The "odor signatures" of disease arise through one of several mechanisms. Bacteria, like all living organisms, give off unique mixtures of gases; bacterial infections may be diagnosed by the characteristic scents of these gases. Alternately, nonbacterial disorders, such as diabetes, may prompt biochemical changes that alter the smell of a patient's body. But many of these odors may be tough for the humans to detect and identify.
"The difference between normal breath and diseased breath may be very subtle," says David Walt, a chemist at Tufts University in Boston who designs chemical sensors and devices.
Enter the electronic nose, an emerging technology that can distinguish these subtle differences. There are a variety of electronic e-nose models, all of which consist of an array of olfactory sensors that are activated in unique patterns when exposed to different aromas; software identifies each odor and its source by analyzing the patterns. (The human brain uses this same pattern-recognition process to identify smells.)
Though the technology was originally designed for other tasks, such as sniffing out chemical leaks or detecting food spoilage, research is increasingly revealing its diagnostic potential. Physicians can effectively identify potential lung cancer patients, for instance, by "smelling" their breath.
"When you have an exhaled breath, there are all sorts of volatile organic compounds that are produced," says Serpil Erzurum, a pulmonologist at Cleveland Clinic and co-author of a 2005 study on the use of electronic noses to help diagnose lung cancer. "Those compounds are a result of metabolism and, when you have cancer, metabolism changes and the volatile organic compounds are altered. The changes are detectable by an electronic nose."
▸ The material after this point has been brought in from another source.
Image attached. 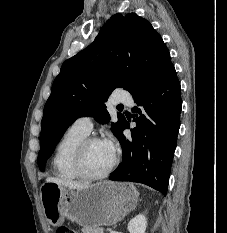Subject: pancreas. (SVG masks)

Hanson showed that the technology is useful for diagnosing chronic sinusitis and pneumonia, and other researchers proved that the noses can distinguish asthmatic patients from healthy ones.
And the noses don't just analyze breath. Some can also sniff out infections in urine, blood and other bodily fluids. A team of British scientists, for instance, used electronic noses to pinpoint antibiotic-resistant bacteria in the nasal swabs of hospital patients.
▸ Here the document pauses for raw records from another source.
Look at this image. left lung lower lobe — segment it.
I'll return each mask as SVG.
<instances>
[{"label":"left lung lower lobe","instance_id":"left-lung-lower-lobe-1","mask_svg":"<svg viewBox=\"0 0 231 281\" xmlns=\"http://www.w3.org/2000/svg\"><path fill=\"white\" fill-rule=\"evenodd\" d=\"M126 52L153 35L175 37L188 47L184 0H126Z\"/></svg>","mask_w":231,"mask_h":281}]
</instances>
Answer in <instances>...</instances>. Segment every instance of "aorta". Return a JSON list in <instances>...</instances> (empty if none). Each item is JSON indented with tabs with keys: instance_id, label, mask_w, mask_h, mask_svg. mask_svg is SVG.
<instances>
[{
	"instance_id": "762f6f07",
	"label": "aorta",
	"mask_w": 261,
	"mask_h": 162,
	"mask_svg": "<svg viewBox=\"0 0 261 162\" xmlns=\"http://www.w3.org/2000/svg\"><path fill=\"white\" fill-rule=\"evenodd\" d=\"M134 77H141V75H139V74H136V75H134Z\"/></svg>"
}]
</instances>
Combine these feats with the fact that artificial noses are faster, cheaper and less invasive than many other diagnostic tests, and it is easy to understand why physicians find the technology appealing. Erzurum says it could make a dramatic difference in the success of treatments, paving the way for early detection of lung cancer and other diseases.
"Some of the newer nose technologies are very portable," Hanson says. "They're suitable to being taken to the bedside and being handheld. You can imagine a patient breathing into one of these and getting a fast, inexpensive answer to a question you might have."
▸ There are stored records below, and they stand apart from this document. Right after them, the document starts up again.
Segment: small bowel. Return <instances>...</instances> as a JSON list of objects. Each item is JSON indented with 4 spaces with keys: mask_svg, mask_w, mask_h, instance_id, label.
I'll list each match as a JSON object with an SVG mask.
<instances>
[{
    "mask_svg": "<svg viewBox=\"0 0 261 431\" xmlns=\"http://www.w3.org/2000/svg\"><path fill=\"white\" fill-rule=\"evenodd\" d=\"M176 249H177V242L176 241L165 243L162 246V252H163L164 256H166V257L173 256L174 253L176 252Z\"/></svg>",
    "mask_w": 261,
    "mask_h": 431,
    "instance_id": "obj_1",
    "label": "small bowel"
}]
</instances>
Scientists who have tested the noses envision a time in the not-too-distant future when a patient with, say, the sniffles can go to the doctor, breathe into an electronic nose, and know in a matter of minutes whether he or she has a sinus infection and needs antibiotics.
But Walt says there is still a long way to go before this scenario becomes a reality. "I've yet to be convinced,'' he says, "that there's [now] a working version of an artificial nose out there that can consistently do this."
Though far from perfect, Hanson says, the current technology can be used as a screening tool to flag patients who should undergo more advanced testing.
A number of companies manufacture electronic noses that detect explosives and other dangerous compounds, but the technology is not yet widely used in medicine. The Food and Drug Administration (FDA) has approved an electronic nose that can detect urinary tract infections, but has yet to approve one for breath analysis or other medical uses.
"It's a field that's simmering," Hanson says. "It's just waiting for somebody with deep pockets to come up with the money and focused effort to develop these noses commercially."